Glanz­licht einer jeden Aus­gabe ist die ritu­elle Täto­wie­rung des Uli Hoeneß durch meinen Vater: Sobald das Prä­si­den­ten­ge­sicht auf­taucht, schreibt er ihm das schönste Wort auf die Stirn, das die Sprache seiner Heimat kennt: Ömmes!“ Was so viel heißt wie: etwas zu groß gera­tenes Ding. Ich halte es für mög­lich, dass es sich um einen Voo­doo­zauber han­delt, viel­leicht ist Hoeneß des­halb so oft gereizt. Ihn ver­bindet eine innige Feind­schaft mit meinem Vater. Daran ändert auch die Tat­sache nichts, dass er nichts davon weiß.

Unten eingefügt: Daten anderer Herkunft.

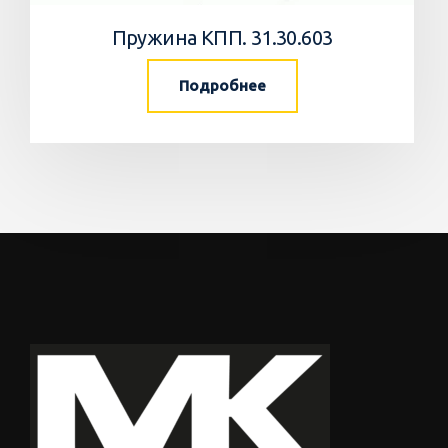
Пружина КПП. 31.30.603
Подробнее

Ich liebe diese Hefte, gerade wegen ihrer frap­pie­renden Inak­tua­lität. Dank der Kom­men­tare meines Vaters haben sie etwas von den Inschriften in alten Kar­zern, die dort von ein­ge­buch­teten Schü­lern an die Wand gekrit­zelt wurden: Sie behalten ihre emo­tio­nale Wucht, auch wenn die Zeit über sie hin­weg­geht. Und ich liebe den Fuß­ball an sich, weil er meinen Vater vor der Gleich­gül­tig­keit des Alters bewahrt. Für ihn, das beweist mir jede Kicker“-Ausgabe, ist und bleibt Uli Hoeneß ein Ömmes“.